2

I have a CSV file that has a column ID and Name. For example:

ID| Name   
1 | ['John Mark']

What I want to happen is to remove the [''] from the name. I tried using str.strip but it only removes the brackets.

I'm only a beginner so sorry.

prp
  • 914
  • 1
  • 9
  • 24
  • if the `Name` col has only 1 value in the list, you can use `df['Name']=df['Name'].str[0]` – anky Dec 14 '19 at 15:33
  • The Name became [ –  Dec 14 '19 at 15:39
  • okay, this means it is not a valid list? its just a string representation of a list, can you try `df['Name'].apply(ast.literal_eval).str[0]` make sure you import the ast module first by `import ast` – anky Dec 14 '19 at 15:40
  • There is still [''] –  Dec 14 '19 at 15:43
  • sure, I will open the question if you can please create a code to reconstruct the dataframe my be `df.head().to_dict()` would help – anky Dec 14 '19 at 15:45
  • 2
    @anky_91 posted a solution that works for the _one example_ you have in your question.

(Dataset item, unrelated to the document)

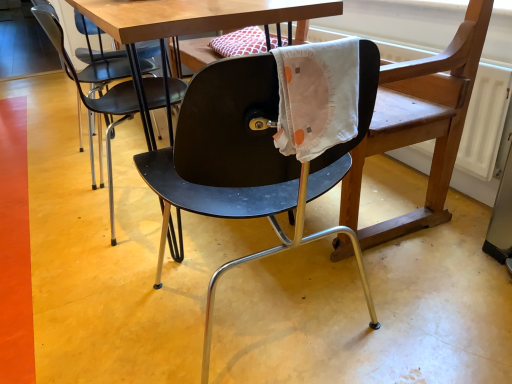 I want to click on vacant area in front of matte black chair at center, which appears as the 1th chair when viewed from the left, so click(96, 256). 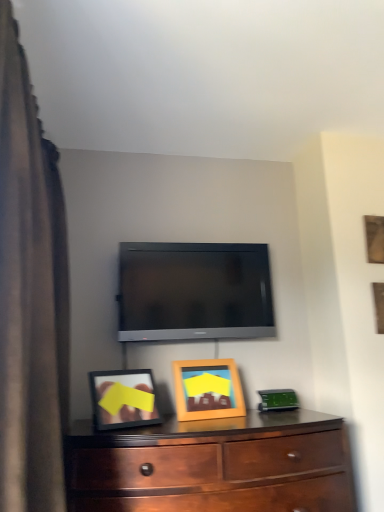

For us to help, we may need some more examples, or a small line of code that can generate the dataframe for us – artemis Dec 14 '19 at 15:47
  • aa = df.loc[df['Id'] == Id]['Name'].values tt = str(Id)+"-"+aa –  Dec 14 '19 at 15:52
  • it's for a face recognition when matching the face to the database –  Dec 14 '19 at 15:53

2 Answers2

3

Pandas series supports string operations. For example;

data_set['Name'] = data_set['Name'].str.replace("['", "")
data_set['Name'] = data_set['Name'].str.replace("']", "")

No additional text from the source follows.